### Problem details:
The answer should consist of every line of the material, repeated verbatim.
================
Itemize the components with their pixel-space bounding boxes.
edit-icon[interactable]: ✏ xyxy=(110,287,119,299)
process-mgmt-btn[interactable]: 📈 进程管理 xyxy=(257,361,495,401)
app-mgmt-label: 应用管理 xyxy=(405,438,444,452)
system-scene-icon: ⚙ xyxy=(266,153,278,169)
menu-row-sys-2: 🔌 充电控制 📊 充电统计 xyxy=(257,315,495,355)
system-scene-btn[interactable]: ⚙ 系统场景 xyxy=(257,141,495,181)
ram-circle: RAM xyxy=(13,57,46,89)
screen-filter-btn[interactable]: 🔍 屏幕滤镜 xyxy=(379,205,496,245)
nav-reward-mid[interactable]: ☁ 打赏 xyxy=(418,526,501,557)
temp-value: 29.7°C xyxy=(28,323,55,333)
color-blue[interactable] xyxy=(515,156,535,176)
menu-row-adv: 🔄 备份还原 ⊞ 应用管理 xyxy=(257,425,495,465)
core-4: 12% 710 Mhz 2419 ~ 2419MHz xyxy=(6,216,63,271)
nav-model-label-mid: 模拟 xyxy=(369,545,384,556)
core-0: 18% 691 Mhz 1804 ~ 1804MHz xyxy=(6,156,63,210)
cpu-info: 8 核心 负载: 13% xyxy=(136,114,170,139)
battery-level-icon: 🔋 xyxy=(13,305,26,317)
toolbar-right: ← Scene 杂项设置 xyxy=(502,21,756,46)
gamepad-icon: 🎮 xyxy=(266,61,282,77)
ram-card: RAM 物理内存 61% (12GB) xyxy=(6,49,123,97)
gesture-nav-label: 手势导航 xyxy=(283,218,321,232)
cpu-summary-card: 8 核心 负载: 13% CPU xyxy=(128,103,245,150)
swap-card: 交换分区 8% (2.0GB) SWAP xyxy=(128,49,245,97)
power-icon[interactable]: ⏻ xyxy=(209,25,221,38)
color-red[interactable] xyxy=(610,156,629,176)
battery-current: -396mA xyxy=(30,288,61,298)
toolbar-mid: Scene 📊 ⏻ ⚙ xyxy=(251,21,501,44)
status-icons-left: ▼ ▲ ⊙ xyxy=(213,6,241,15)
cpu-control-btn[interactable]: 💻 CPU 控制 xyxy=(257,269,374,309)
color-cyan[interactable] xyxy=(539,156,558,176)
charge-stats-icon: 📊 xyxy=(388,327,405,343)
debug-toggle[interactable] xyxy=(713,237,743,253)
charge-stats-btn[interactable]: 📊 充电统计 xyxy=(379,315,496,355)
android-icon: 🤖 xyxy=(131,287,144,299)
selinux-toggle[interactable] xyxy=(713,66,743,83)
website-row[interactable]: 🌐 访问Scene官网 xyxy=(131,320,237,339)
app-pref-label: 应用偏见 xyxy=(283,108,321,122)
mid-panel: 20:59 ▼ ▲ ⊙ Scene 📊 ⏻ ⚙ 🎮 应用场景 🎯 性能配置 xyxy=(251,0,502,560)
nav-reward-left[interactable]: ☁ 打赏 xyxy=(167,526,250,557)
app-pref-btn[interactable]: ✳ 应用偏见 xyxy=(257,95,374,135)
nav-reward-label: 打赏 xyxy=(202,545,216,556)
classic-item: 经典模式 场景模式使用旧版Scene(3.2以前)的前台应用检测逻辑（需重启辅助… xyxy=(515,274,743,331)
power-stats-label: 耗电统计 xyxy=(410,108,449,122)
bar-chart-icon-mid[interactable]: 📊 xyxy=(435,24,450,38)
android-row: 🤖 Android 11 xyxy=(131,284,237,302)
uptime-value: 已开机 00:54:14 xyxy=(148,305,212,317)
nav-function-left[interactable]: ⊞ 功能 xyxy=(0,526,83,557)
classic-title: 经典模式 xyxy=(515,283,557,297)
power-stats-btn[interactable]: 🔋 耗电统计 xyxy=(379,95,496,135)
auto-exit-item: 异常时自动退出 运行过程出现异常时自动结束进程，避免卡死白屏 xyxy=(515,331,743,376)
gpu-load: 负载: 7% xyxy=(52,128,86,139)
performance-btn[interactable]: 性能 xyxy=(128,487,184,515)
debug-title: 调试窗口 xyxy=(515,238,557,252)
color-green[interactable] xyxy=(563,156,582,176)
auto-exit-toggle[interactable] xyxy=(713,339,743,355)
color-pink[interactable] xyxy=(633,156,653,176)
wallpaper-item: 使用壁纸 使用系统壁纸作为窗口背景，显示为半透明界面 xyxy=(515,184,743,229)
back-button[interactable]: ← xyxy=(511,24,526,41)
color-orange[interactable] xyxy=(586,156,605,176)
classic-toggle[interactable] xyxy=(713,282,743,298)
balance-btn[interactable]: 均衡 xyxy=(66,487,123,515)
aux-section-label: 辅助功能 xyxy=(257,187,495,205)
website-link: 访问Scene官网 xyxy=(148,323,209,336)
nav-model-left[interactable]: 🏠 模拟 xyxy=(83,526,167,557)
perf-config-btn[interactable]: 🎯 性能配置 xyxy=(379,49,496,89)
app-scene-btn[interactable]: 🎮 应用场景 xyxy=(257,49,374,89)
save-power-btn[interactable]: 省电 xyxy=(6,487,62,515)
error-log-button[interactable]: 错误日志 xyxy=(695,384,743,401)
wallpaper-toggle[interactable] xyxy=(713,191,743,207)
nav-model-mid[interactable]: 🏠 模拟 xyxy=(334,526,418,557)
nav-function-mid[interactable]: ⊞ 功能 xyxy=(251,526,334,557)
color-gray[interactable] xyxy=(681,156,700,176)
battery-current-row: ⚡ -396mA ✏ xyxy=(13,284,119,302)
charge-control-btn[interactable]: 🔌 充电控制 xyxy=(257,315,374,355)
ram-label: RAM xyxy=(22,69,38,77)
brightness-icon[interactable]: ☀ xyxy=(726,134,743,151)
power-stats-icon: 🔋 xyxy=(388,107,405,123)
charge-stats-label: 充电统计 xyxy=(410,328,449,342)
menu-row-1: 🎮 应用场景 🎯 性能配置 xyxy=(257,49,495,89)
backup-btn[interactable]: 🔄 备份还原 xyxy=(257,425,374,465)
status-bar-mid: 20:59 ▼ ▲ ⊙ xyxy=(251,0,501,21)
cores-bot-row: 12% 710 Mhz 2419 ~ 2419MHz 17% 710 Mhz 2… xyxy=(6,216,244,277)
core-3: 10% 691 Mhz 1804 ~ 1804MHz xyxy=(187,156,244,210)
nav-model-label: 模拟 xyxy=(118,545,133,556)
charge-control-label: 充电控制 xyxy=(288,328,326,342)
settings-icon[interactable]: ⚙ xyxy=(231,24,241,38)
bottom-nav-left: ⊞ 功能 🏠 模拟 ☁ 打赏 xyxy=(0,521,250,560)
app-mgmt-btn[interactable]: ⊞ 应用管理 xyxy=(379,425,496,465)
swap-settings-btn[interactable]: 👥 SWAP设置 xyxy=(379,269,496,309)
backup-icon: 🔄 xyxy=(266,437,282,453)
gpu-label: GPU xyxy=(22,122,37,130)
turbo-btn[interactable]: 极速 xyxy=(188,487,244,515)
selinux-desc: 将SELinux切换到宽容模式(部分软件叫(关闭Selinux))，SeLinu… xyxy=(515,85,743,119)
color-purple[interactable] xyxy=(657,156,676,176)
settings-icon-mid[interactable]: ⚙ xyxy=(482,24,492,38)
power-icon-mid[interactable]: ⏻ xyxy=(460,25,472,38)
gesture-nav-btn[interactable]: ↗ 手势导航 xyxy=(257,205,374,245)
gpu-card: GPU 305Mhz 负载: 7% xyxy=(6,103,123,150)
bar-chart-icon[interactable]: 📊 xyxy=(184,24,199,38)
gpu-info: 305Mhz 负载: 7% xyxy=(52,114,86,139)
================
### Task output:
Itemize the components with their pixel-space bounding boxes.
edit-icon[interactable]: ✏ xyxy=(110,287,119,299)
process-mgmt-btn[interactable]: 📈 进程管理 xyxy=(257,361,495,401)
app-mgmt-label: 应用管理 xyxy=(405,438,444,452)
system-scene-icon: ⚙ xyxy=(266,153,278,169)
menu-row-sys-2: 🔌 充电控制 📊 充电统计 xyxy=(257,315,495,355)
system-scene-btn[interactable]: ⚙ 系统场景 xyxy=(257,141,495,181)
ram-circle: RAM xyxy=(13,57,46,89)
screen-filter-btn[interactable]: 🔍 屏幕滤镜 xyxy=(379,205,496,245)
nav-reward-mid[interactable]: ☁ 打赏 xyxy=(418,526,501,557)
temp-value: 29.7°C xyxy=(28,323,55,333)
color-blue[interactable] xyxy=(515,156,535,176)
menu-row-adv: 🔄 备份还原 ⊞ 应用管理 xyxy=(257,425,495,465)
core-4: 12% 710 Mhz 2419 ~ 2419MHz xyxy=(6,216,63,271)
nav-model-label-mid: 模拟 xyxy=(369,545,384,556)
core-0: 18% 691 Mhz 1804 ~ 1804MHz xyxy=(6,156,63,210)
cpu-info: 8 核心 负载: 13% xyxy=(136,114,170,139)
battery-level-icon: 🔋 xyxy=(13,305,26,317)
toolbar-right: ← Scene 杂项设置 xyxy=(502,21,756,46)
gamepad-icon: 🎮 xyxy=(266,61,282,77)
ram-card: RAM 物理内存 61% (12GB) xyxy=(6,49,123,97)
gesture-nav-label: 手势导航 xyxy=(283,218,321,232)
cpu-summary-card: 8 核心 负载: 13% CPU xyxy=(128,103,245,150)
swap-card: 交换分区 8% (2.0GB) SWAP xyxy=(128,49,245,97)
power-icon[interactable]: ⏻ xyxy=(209,25,221,38)
color-red[interactable] xyxy=(610,156,629,176)
battery-current: -396mA xyxy=(30,288,61,298)
toolbar-mid: Scene 📊 ⏻ ⚙ xyxy=(251,21,501,44)
status-icons-left: ▼ ▲ ⊙ xyxy=(213,6,241,15)
cpu-control-btn[interactable]: 💻 CPU 控制 xyxy=(257,269,374,309)
color-cyan[interactable] xyxy=(539,156,558,176)
charge-stats-icon: 📊 xyxy=(388,327,405,343)
debug-toggle[interactable] xyxy=(713,237,743,253)
charge-stats-btn[interactable]: 📊 充电统计 xyxy=(379,315,496,355)
android-icon: 🤖 xyxy=(131,287,144,299)
selinux-toggle[interactable] xyxy=(713,66,743,83)
website-row[interactable]: 🌐 访问Scene官网 xyxy=(131,320,237,339)
app-pref-label: 应用偏见 xyxy=(283,108,321,122)
mid-panel: 20:59 ▼ ▲ ⊙ Scene 📊 ⏻ ⚙ 🎮 应用场景 🎯 性能配置 xyxy=(251,0,502,560)
nav-reward-left[interactable]: ☁ 打赏 xyxy=(167,526,250,557)
app-pref-btn[interactable]: ✳ 应用偏见 xyxy=(257,95,374,135)
nav-reward-label: 打赏 xyxy=(202,545,216,556)
classic-item: 经典模式 场景模式使用旧版Scene(3.2以前)的前台应用检测逻辑（需重启辅助… xyxy=(515,274,743,331)
power-stats-label: 耗电统计 xyxy=(410,108,449,122)
bar-chart-icon-mid[interactable]: 📊 xyxy=(435,24,450,38)
android-row: 🤖 Android 11 xyxy=(131,284,237,302)
uptime-value: 已开机 00:54:14 xyxy=(148,305,212,317)
nav-function-left[interactable]: ⊞ 功能 xyxy=(0,526,83,557)
classic-title: 经典模式 xyxy=(515,283,557,297)
power-stats-btn[interactable]: 🔋 耗电统计 xyxy=(379,95,496,135)
auto-exit-item: 异常时自动退出 运行过程出现异常时自动结束进程，避免卡死白屏 xyxy=(515,331,743,376)
gpu-load: 负载: 7% xyxy=(52,128,86,139)
performance-btn[interactable]: 性能 xyxy=(128,487,184,515)
debug-title: 调试窗口 xyxy=(515,238,557,252)
color-green[interactable] xyxy=(563,156,582,176)
auto-exit-toggle[interactable] xyxy=(713,339,743,355)
color-pink[interactable] xyxy=(633,156,653,176)
wallpaper-item: 使用壁纸 使用系统壁纸作为窗口背景，显示为半透明界面 xyxy=(515,184,743,229)
back-button[interactable]: ← xyxy=(511,24,526,41)
color-orange[interactable] xyxy=(586,156,605,176)
classic-toggle[interactable] xyxy=(713,282,743,298)
balance-btn[interactable]: 均衡 xyxy=(66,487,123,515)
aux-section-label: 辅助功能 xyxy=(257,187,495,205)
website-link: 访问Scene官网 xyxy=(148,323,209,336)
nav-model-left[interactable]: 🏠 模拟 xyxy=(83,526,167,557)
perf-config-btn[interactable]: 🎯 性能配置 xyxy=(379,49,496,89)
app-scene-btn[interactable]: 🎮 应用场景 xyxy=(257,49,374,89)
save-power-btn[interactable]: 省电 xyxy=(6,487,62,515)
error-log-button[interactable]: 错误日志 xyxy=(695,384,743,401)
wallpaper-toggle[interactable] xyxy=(713,191,743,207)
nav-model-mid[interactable]: 🏠 模拟 xyxy=(334,526,418,557)
nav-function-mid[interactable]: ⊞ 功能 xyxy=(251,526,334,557)
color-gray[interactable] xyxy=(681,156,700,176)
battery-current-row: ⚡ -396mA ✏ xyxy=(13,284,119,302)
charge-control-btn[interactable]: 🔌 充电控制 xyxy=(257,315,374,355)
ram-label: RAM xyxy=(22,69,38,77)
brightness-icon[interactable]: ☀ xyxy=(726,134,743,151)
power-stats-icon: 🔋 xyxy=(388,107,405,123)
charge-stats-label: 充电统计 xyxy=(410,328,449,342)
menu-row-1: 🎮 应用场景 🎯 性能配置 xyxy=(257,49,495,89)
backup-btn[interactable]: 🔄 备份还原 xyxy=(257,425,374,465)
status-bar-mid: 20:59 ▼ ▲ ⊙ xyxy=(251,0,501,21)
cores-bot-row: 12% 710 Mhz 2419 ~ 2419MHz 17% 710 Mhz 2… xyxy=(6,216,244,277)
core-3: 10% 691 Mhz 1804 ~ 1804MHz xyxy=(187,156,244,210)
nav-model-label: 模拟 xyxy=(118,545,133,556)
charge-control-label: 充电控制 xyxy=(288,328,326,342)
settings-icon[interactable]: ⚙ xyxy=(231,24,241,38)
bottom-nav-left: ⊞ 功能 🏠 模拟 ☁ 打赏 xyxy=(0,521,250,560)
app-mgmt-btn[interactable]: ⊞ 应用管理 xyxy=(379,425,496,465)
swap-settings-btn[interactable]: 👥 SWAP设置 xyxy=(379,269,496,309)
backup-icon: 🔄 xyxy=(266,437,282,453)
gpu-label: GPU xyxy=(22,122,37,130)
turbo-btn[interactable]: 极速 xyxy=(188,487,244,515)
selinux-desc: 将SELinux切换到宽容模式(部分软件叫(关闭Selinux))，SeLinu… xyxy=(515,85,743,119)
color-purple[interactable] xyxy=(657,156,676,176)
settings-icon-mid[interactable]: ⚙ xyxy=(482,24,492,38)
power-icon-mid[interactable]: ⏻ xyxy=(460,25,472,38)
gesture-nav-btn[interactable]: ↗ 手势导航 xyxy=(257,205,374,245)
gpu-card: GPU 305Mhz 负载: 7% xyxy=(6,103,123,150)
bar-chart-icon[interactable]: 📊 xyxy=(184,24,199,38)
gpu-info: 305Mhz 负载: 7% xyxy=(52,114,86,139)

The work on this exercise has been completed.